# PROBLEM REQUIREMENTS
Within the lines below, the span from the line with "Produktneuheiten und Sonderangebote!" to the line with "Mañana se publica", both ends included, is to be reproduced exactly, with pictures omitted.

# AVAILABLE DATA
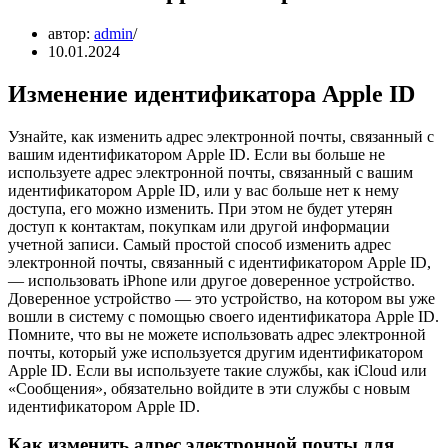
автор:
admin
10.01.2024
Изменение идентификатора Apple ID
Узнайте, как изменить адрес электронной почты, связанный с
вашим идентификатором Apple ID. Если вы больше не
используете адрес электронной почты, связанный с вашим
идентификатором Apple ID, или у вас больше нет к нему
доступа, его можно изменить. При этом не будет утерян
доступ к контактам, покупкам или другой информации
учетной записи. Самый простой способ изменить адрес
электронной почты, связанный с идентификатором Apple ID,
— использовать iPhone или другое доверенное устройство.
Доверенное устройство — это устройство, на котором вы уже
вошли в систему с помощью своего идентификатора Apple ID.
Помните, что вы не можете использовать адрес электронной
почты, который уже используется другим идентификатором
Apple ID. Если вы используете такие службы, как iCloud или
«Сообщения», обязательно войдите в эти службы с новым
идентификатором Apple ID.
Как изменить адрес электронной почты для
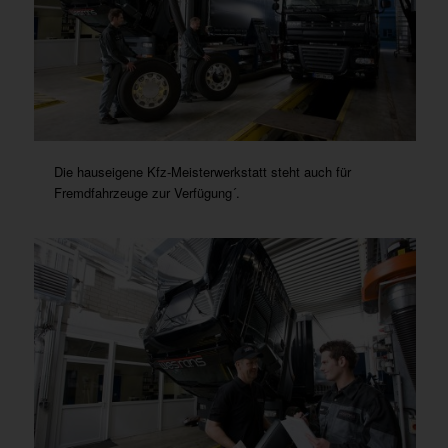
Die hauseigene Kfz-Meisterwerkstatt steht auch für
Fremdfahrzeuge zur Verfügung´.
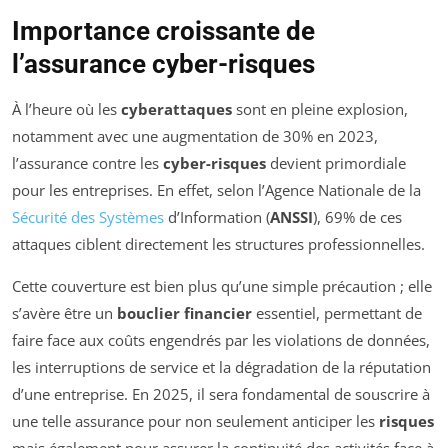
Importance croissante de
l’assurance cyber-risques
À l’heure où les
cyberattaques
sont en pleine explosion,
notamment avec une augmentation de 30% en 2023,
l’assurance contre les
cyber-risques
devient primordiale
pour les entreprises. En effet, selon l’Agence Nationale de la
Sécurité des Systèmes
d’Information (
ANSSI
), 69% de ces
attaques ciblent directement les structures professionnelles.
Cette couverture est bien plus qu’une simple précaution ; elle
s’avère être un
bouclier financier
essentiel, permettant de
faire face aux coûts engendrés par les violations de données,
les interruptions de service et la dégradation de la réputation
d’une entreprise. En 2025, il sera fondamental de souscrire à
une telle assurance pour non seulement anticiper les
risques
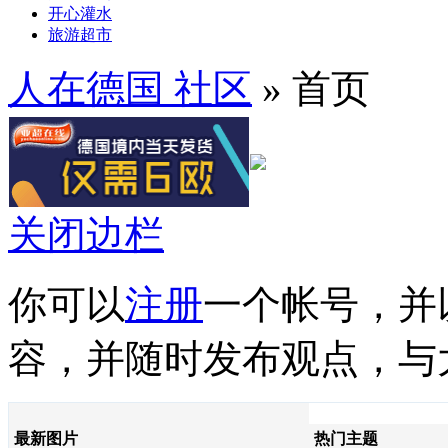
开心灌水
旅游超市
人在德国 社区
» 首页
关闭边栏
你可以
注册
一个帐号，并
容，并随时发布观点，与
最新图片
热门主题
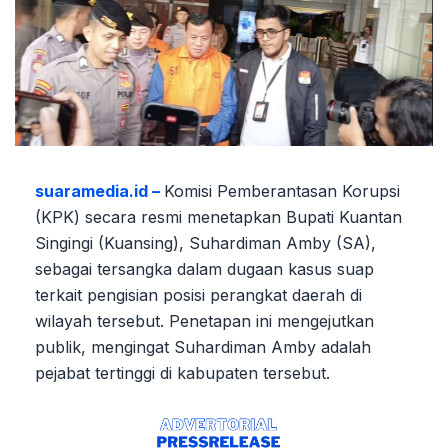
suaramedia.id –
Komisi Pemberantasan Korupsi
(KPK) secara resmi menetapkan Bupati Kuantan
Singingi (Kuansing), Suhardiman Amby (SA),
sebagai tersangka dalam dugaan kasus suap
terkait pengisian posisi perangkat daerah di
wilayah tersebut. Penetapan ini mengejutkan
publik, mengingat Suhardiman Amby adalah
pejabat tertinggi di kabupaten tersebut.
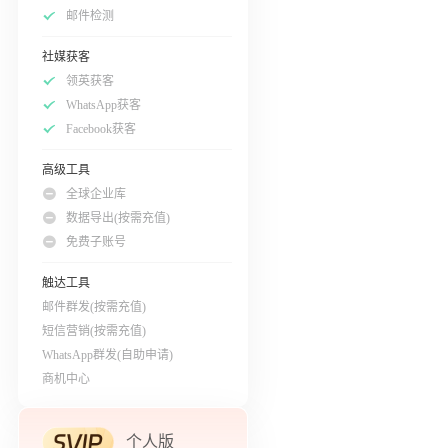
邮件检测
社媒获客
领英获客
WhatsApp获客
Facebook获客
高级工具
全球企业库
数据导出(按需充值)
免费子账号
触达工具
邮件群发(按需充值)
短信营销(按需充值)
WhatsApp群发(自助申请)
商机中心
个人版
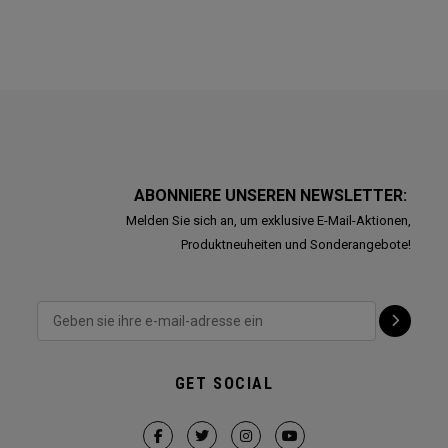
ABONNIERE UNSEREN NEWSLETTER:
Melden Sie sich an, um exklusive E-Mail-Aktionen,
Produktneuheiten und Sonderangebote!
GET SOCIAL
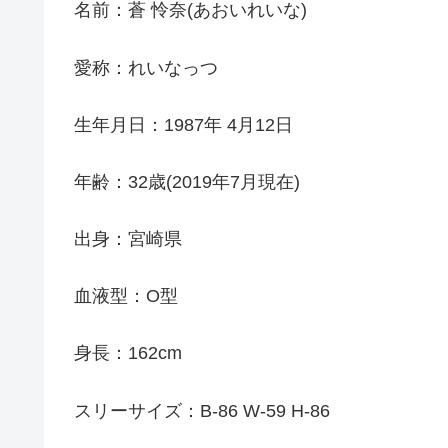
名前：蒼 怜奈(あおいれいな)
愛称：れいなっつ
生年月日：1987年 4月12日
年齢：32歳(2019年7月現在)
出身：宮崎県
血液型：O型
身長：162cm
スリーサイズ：B-86 W-59 H-86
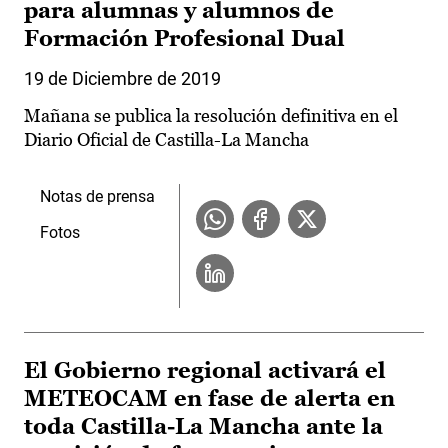
para alumnas y alumnos de
Formación Profesional Dual
19 de Diciembre de 2019
Mañana se publica la resolución definitiva en el
Diario Oficial de Castilla-La Mancha
Notas de prensa
Fotos
El Gobierno regional activará el
METEOCAM en fase de alerta en
toda Castilla-La Mancha ante la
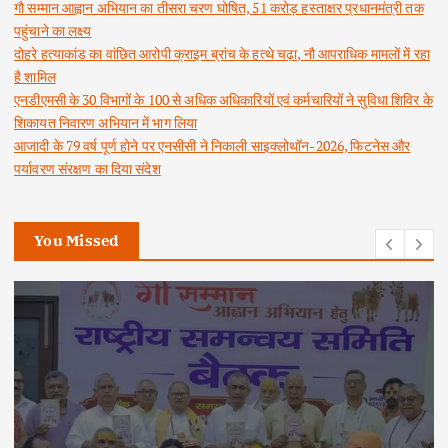
गौ सम्मान आह्वान अभियान का तीसरा चरण घोषित, 51 करोड़ हस्ताक्षर प्रधानमंत्री तक
पहुंचाने का लक्ष्य
दोहरे हत्याकांड का वांछित आरोपी क्राइम ब्रांच के हत्थे चढ़ा, नौ आपराधिक मामलों में रहा
है शामिल
एनडीएमसी के 30 विभागों के 100 से अधिक अधिकारियों एवं कर्मचारियों ने सुविधा शिविर के
शिकायत निवारण अभियान में भाग लिया
आजादी के 79 वर्ष पूर्ण होने पर एनसीसी ने निकाली साइक्लोथॉन-2026, फिटनेस और
पर्यावरण संरक्षण का दिया संदेश
You Missed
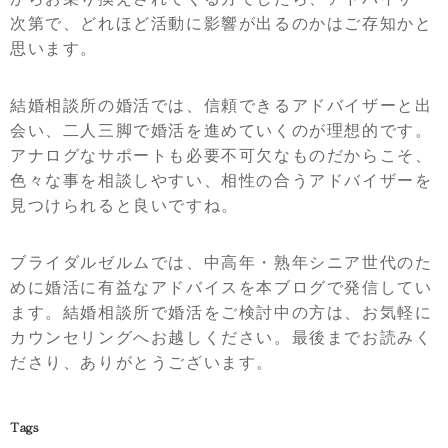
次第で、どれほど活動に影響が出るのかはご存知かと
思います。
結婚相談所の婚活では、信頼できるアドバイザーと出
会い、二人三脚で婚活を進めていくのが理想的です。
アナログなサポートも必要不可欠なものだからこそ、
色々な事を相談しやすい、相性の合うアドバイザーを
見つけられると良いですね。
ブライダルゼルムでは、中高年・熟年シニア世代のた
めに婚活に有益なアドバイスを本ブログで発信してい
ます。結婚相談所で婚活をご検討中の方は、お気軽に
カウンセリングへお越しください。最後までお読みく
ださり、ありがとうございます。
Tags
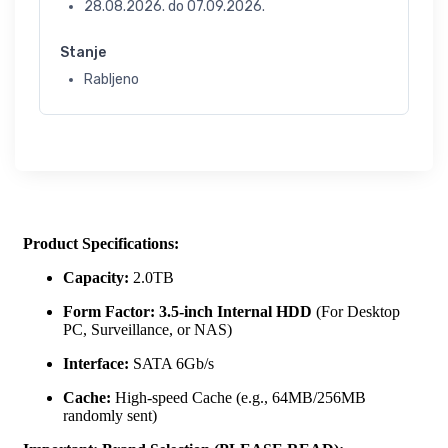
28.08.2026.
do
07.09.2026.
Stanje
Rabljeno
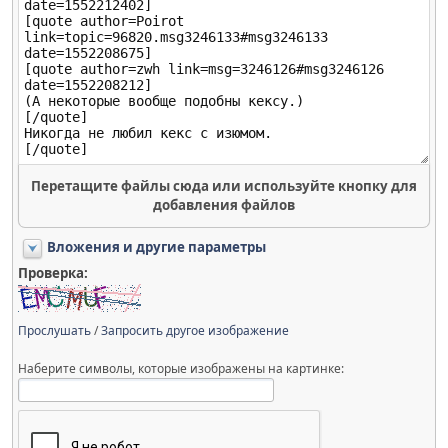
Перетащите файлы сюда или используйте кнопку для
добавления файлов
Вложения и другие параметры
Проверка:
Прослушать
/
Запросить другое изображение
Наберите символы, которые изображены на картинке:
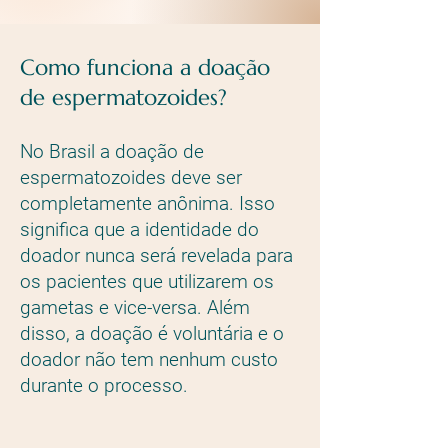
Como funciona a doação
de espermatozoides?
No Brasil a doação de
espermatozoides deve ser
completamente anônima. Isso
significa que a identidade do
doador nunca será revelada para
os pacientes que utilizarem os
gametas e vice-versa. Além
disso, a doação é voluntária e o
doador não tem nenhum custo
durante o processo.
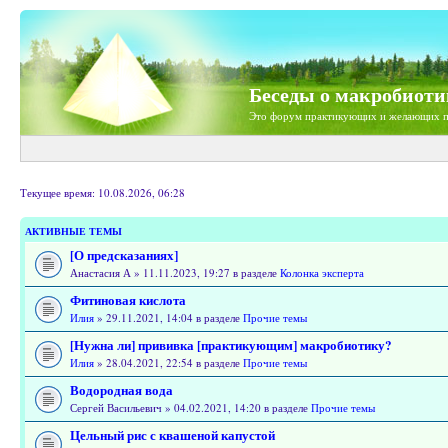
Беседы о макробиоти
Это форум практикующих и желающих п
Текущее время: 10.08.2026, 06:28
АКТИВНЫЕ ТЕМЫ
[О предсказаниях]
Анастасия А » 11.11.2023, 19:27 в разделе
Колонка эксперта
Фитиновая кислота
Илия
» 29.11.2021, 14:04 в разделе
Прочие темы
[Нужна ли] прививка [практикующим] макробиотику?
Илия
» 28.04.2021, 22:54 в разделе
Прочие темы
Водородная вода
Сергей Васильевич » 04.02.2021, 14:20 в разделе
Прочие темы
Цельный рис с квашеной капустой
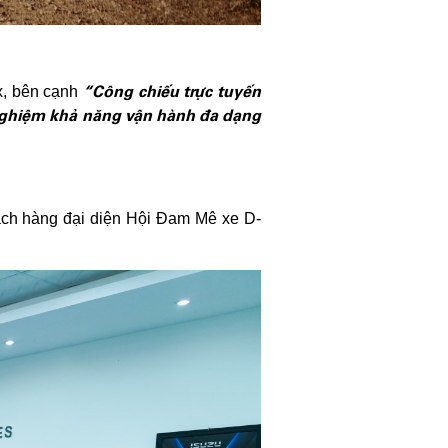
“Công chiếu trực tuyến
x, bên cạnh
 nghiệm khả năng vận hành đa dạng
hách hàng đại diện Hội Đam Mê xe D-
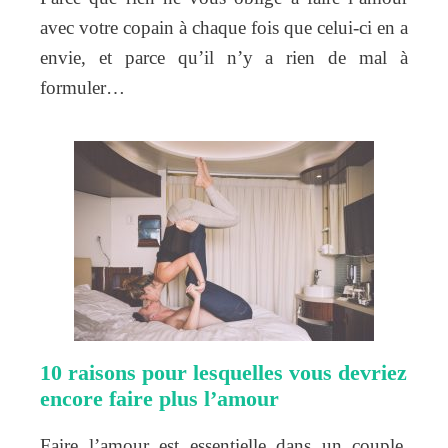
avec votre copain à chaque fois que celui-ci en a
envie, et parce qu’il n’y a rien de mal à
formuler…
10 raisons pour lesquelles vous devriez
encore faire plus l’amour
Faire l’amour est essentielle dans un couple.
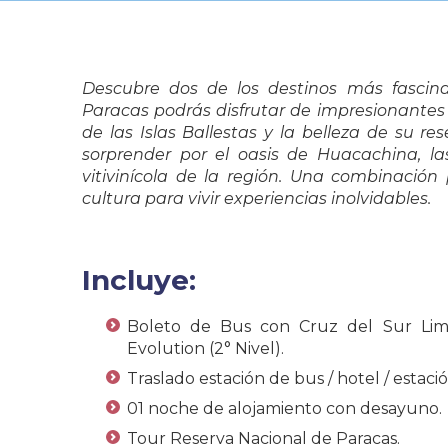
Descubre dos de los destinos más fascina
Paracas
podrás disfrutar de impresionantes 
de las Islas Ballestas y la belleza de su r
sorprender por el oasis de Huacachina, la
vitivinícola de la región. Una combinación
cultura para vivir experiencias inolvidables.
Incluye:
Boleto de Bus con Cruz del Sur Lima
Evolution (2° Nivel).
Traslado estación de bus / hotel / estaci
01 noche de alojamiento con desayuno.
Tour Reserva Nacional de Paracas.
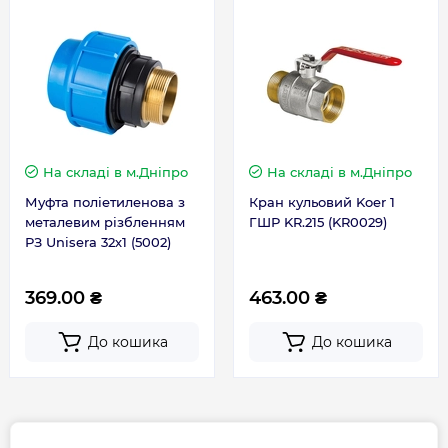
Гарантія
Гарантія виробника, міс
36
На складі
в м.Дніпро
На складі
в м.Дніпро
Контакти сервісного
+38 (096) 072-10-
Муфта поліетиленова з
Кран кульовий Koer 1
центру
00
металевим різбленням
ГШР KR.215 (KR0029)
РЗ Unisera 32х1 (5002)
369.00 ₴
463.00 ₴
До кошика
До кошика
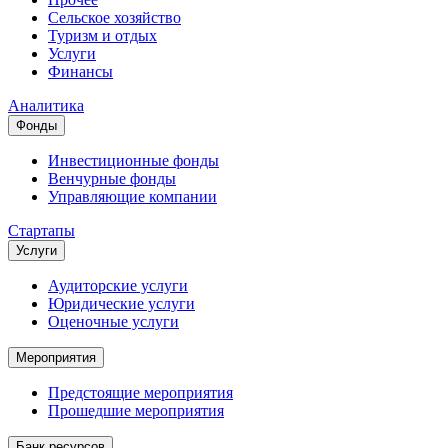
Сельское хозяйство
Туризм и отдых
Услуги
Финансы
Аналитика
Фонды
Инвестиционные фонды
Венчурные фонды
Управляющие компании
Стартапы
Услуги
Аудиторские услуги
Юридические услуги
Оценочные услуги
Мероприятия
Предстоящие мероприятия
Прошедшие мероприятия
Банк ресурсов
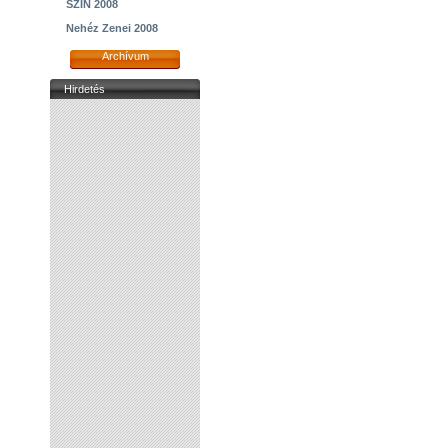
SZIN 2008
Nehéz Zenei 2008
Archívum
Hirdetés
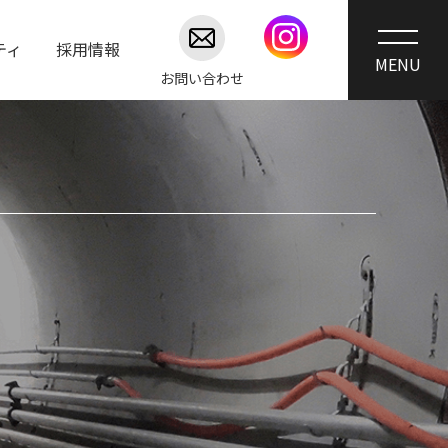
ティ
採用情報
お問い合わせ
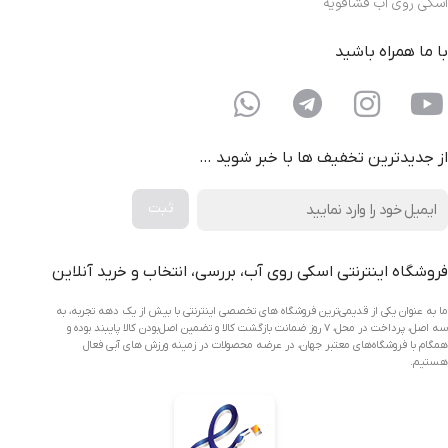
اسکی روی آب فشافویه
با ما همراه باشید
از جدیدترین تخفیف ها با خبر شوید …
فروشگاه اینترنتی اسکی روی آب، بررسی، انتخاب و خرید آنلاین
ما به عنوان یکی از قدیمی‌ترین فروشگاه های تخصصی اینترنتی با بیش از یک دهه تجربه، به
سه اصل، پرداخت در محل، ۷ روز ضمانت بازگشت کالا و تضمین اصل‌بودن کالا پایبند بوده و
همگام با فروشگاه‌های معتبر جهان، در عرضه محصولات در زمینه ورزش های آبی فعال
هستیم.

# EXERCISE RESULT
Produktneuheiten und Sonderangebote!
GET SOCIAL
名前：蒼 怜奈(あおいれいな)
愛称：れいなっつ
生年月日：1987年 4月12日
年齢：32歳(2019年7月現在)
出身：宮崎県
血液型：O型
身長：162cm
スリーサイズ：B-86 W-59 H-86
para alumnas y alumnos de
Formación Profesional Dual
19 de Diciembre de 2019
Mañana se publica la resolución definitiva en el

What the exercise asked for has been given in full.